To overcome these limitations and, thus, to facilitate the effective communication of geo-information, principles of focus+context visualization can be used for the design of real-time 3D rendering techniques for 3D geovirtual environments. In general, detailed views of a 3D geovirtual environment are combined seamlessly with abstracted views of the context within a single image. To perform the real-time image synthesis required for interactive visualization, dedicated parallel processors (GPUs) for rasterization of computer graphics primitives are used. For this purpose, the design and implementation of appropriate data structures and rendering pipelines are necessary. The contribution of this work comprises the following five real-time rendering methods:

  • RT-1: The rendering technique for 3D generalization lenses enables the combination of different 3D city geometries (e.g., generalized versions of a 3D city model) in an single image in real time. The method is based on a generalized and fragment-precise clipping approach, which uses a
    compressible, raster-based data structure. It enables the combination of detailed views in the focus area with the representation of abstracted variants in the context area.

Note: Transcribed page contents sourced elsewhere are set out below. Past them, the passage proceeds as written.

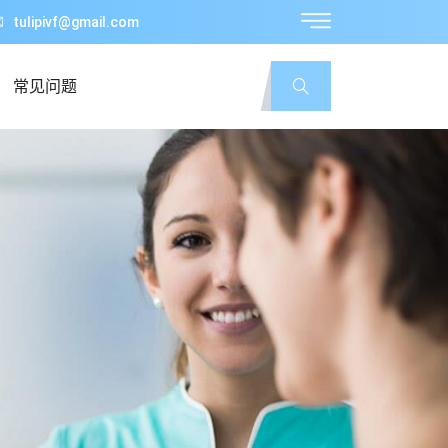
tulipivf@gmail.com
常见问题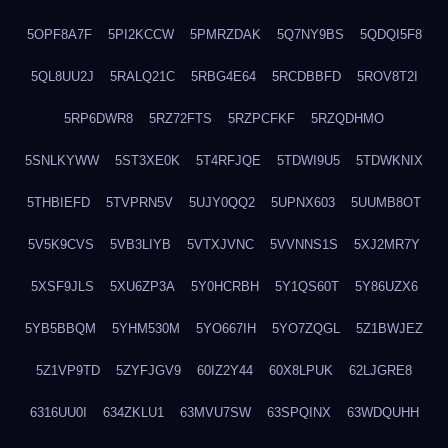
5OPF8A7F
5PI2KCCW
5PMRZDAK
5Q7NY9BS
5QDQI5F8
5QL8UU2J
5RALQ21C
5RBG4E64
5RCDBBFD
5ROV8T2I
5RP6DWR8
5RZ72FTS
5RZPCFKF
5RZQDHMO
5SNLKYWW
5ST3XE0K
5T4RFJQE
5TDWI9U5
5TDWKNIX
5THBIEFD
5TVPRN5V
5UJY0QQ2
5UPNX603
5UUMB8OT
5V5K9CVS
5VB3LIYB
5VTXJVNC
5VVNNS1S
5XJ2MR7Y
5XSF9JLS
5XU6ZP3A
5Y0HCRBH
5Y1QS60T
5Y86UZX6
5YB5BBQM
5YHM530M
5YO667IH
5YO7ZQGL
5Z1BWJEZ
5Z1VP9TD
5ZYFJGV9
60IZ2Y44
60X8LPUK
62LJGRE8
6316UU0I
634ZKLU1
63MVU7SW
63SPQINX
63WDQUHH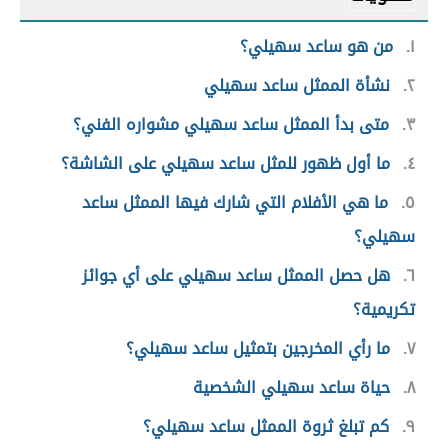
١
من هو ساعد سهيلي؟
٢
نشأة الممثل ساعد سهيلي
٣
متى بدأ الممثل ساعد سهيلي مشواره الفني؟
٤
ما أول ظهور للمثل ساعد سهيلي على الشاشة؟
٥
ما هي الأفلام التي شارك فيها الممثل ساعد
سهيلي؟
٦
هل حصل الممثل ساعد سهيلي على أي جوائز
تكريمية؟
٧
ما رأي المخرجين بتمثيل ساعد سهيلي؟
٨
حياة ساعد سهيلي الشخصية
٩
كم تبلغ ثروة الممثل ساعد سهيلي؟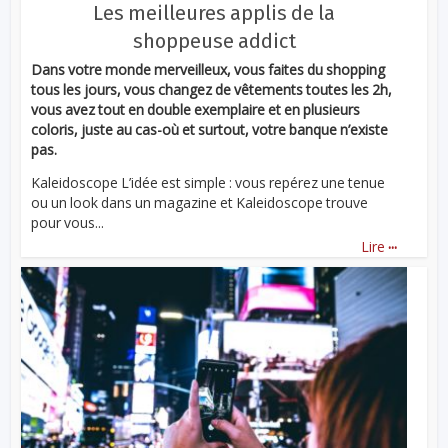
Les meilleures applis de la
shoppeuse addict
Dans votre monde merveilleux, vous faites du shopping
tous les jours, vous changez de vêtements toutes les 2h,
vous avez tout en double exemplaire et en plusieurs
coloris, juste au cas-où et surtout, votre banque n’existe
pas.
Kaleidoscope L’idée est simple : vous repérez une tenue
ou un look dans un magazine et Kaleidoscope trouve
pour vous...
...
Lire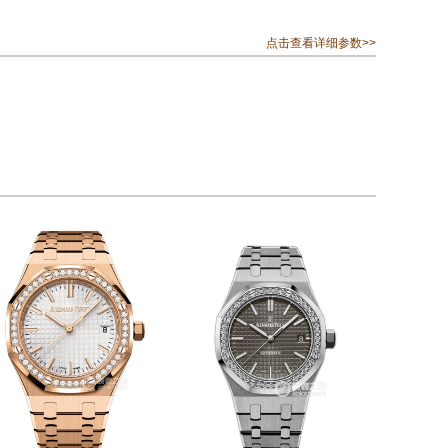
点击查看详细参数>>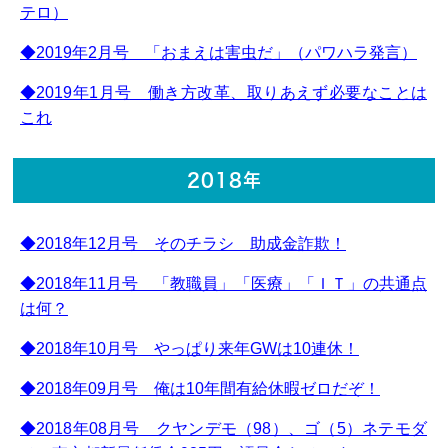
テロ）
◆2019年2月号 「おまえは害虫だ」（パワハラ発言）
◆2019年1月号 働き方改革、取りあえず必要なことは
これ
2018年
◆2018年12月号 そのチラシ 助成金詐欺！
◆2018年11月号 「教職員」「医療」「ＩＴ」の共通点
は何？
◆2018年10月号 やっぱり来年GWは10連休！
◆2018年09月号 俺は10年間有給休暇ゼロだぞ！
◆2018年08月号 クヤンデモ（98）、ゴ（5）ネテモダ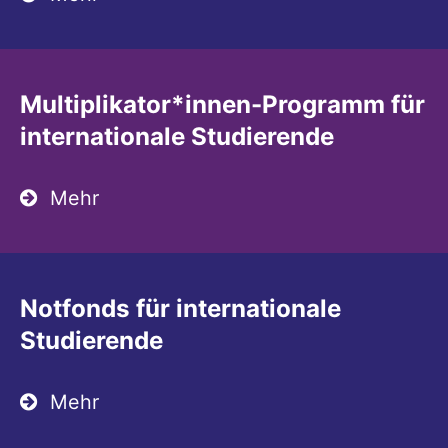
Multiplikator*innen-Programm für
internationale Studierende
Mehr
Notfonds für internationale
Studierende
Mehr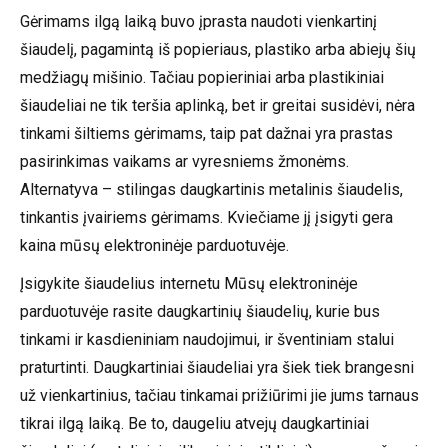
Gėrimams ilgą laiką buvo įprasta naudoti vienkartinį
šiaudelį, pagamintą iš popieriaus, plastiko arba abiejų šių
medžiagų mišinio. Tačiau popieriniai arba plastikiniai
šiaudeliai ne tik teršia aplinką, bet ir greitai susidėvi, nėra
tinkami šiltiems gėrimams, taip pat dažnai yra prastas
pasirinkimas vaikams ar vyresniems žmonėms.
Alternatyva – stilingas daugkartinis metalinis šiaudelis,
tinkantis įvairiems gėrimams. Kviečiame jį įsigyti gera
kaina mūsų elektroninėje parduotuvėje.
Įsigykite šiaudelius internetu Mūsų elektroninėje
parduotuvėje rasite daugkartinių šiaudelių, kurie bus
tinkami ir kasdieniniam naudojimui, ir šventiniam stalui
praturtinti. Daugkartiniai šiaudeliai yra šiek tiek brangesni
už vienkartinius, tačiau tinkamai prižiūrimi jie jums tarnaus
tikrai ilgą laiką. Be to, daugeliu atvejų daugkartiniai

  • RT-2: The rendering technique for the interactive visualization of dynamic raster data in 3D geovirtual environments facilitates the rendering of 2D surface lenses. It enables a flexible combination of different raster layers (e.g., aerial images or videos) using projective texturing for decoupling image and geometry data. Thus, various overlapping and nested 2D surface lenses of different contents can be visualized interactively.
  • RT-3: The interactive rendering technique for image-based deformation of 3D geovirtual environments enables the real-time image synthesis of non-planar projections, such as cylindrical and spherical projections, as well as multi-focal 3D fisheye-lenses and the combination of planar
    and non-planar projections.
  • RT-4: The rendering technique for view-dependent multi-perspective views of 3D geovirtual environments, based on the application of global deformations to the 3D scene geometry, can be used for synthesizing interactive panorama maps to combine detailed views close to the camera (focus) with abstract views in the background (context). This approach reduces occlusions, increase the usage the available screen space, and reduces the overload of image contents.
  • RT-5: The object-based and image-based rendering techniques for highlighting objects and focus areas inside and outside the view frustum facilitate preattentive perception. The concepts and implementations of interactive image synthesis for focus+context visualization and their selected applications enable a more effective communication of spatial information, and provide building blocks for design and development of new applications and systems in the field of 3D geovirtual environments.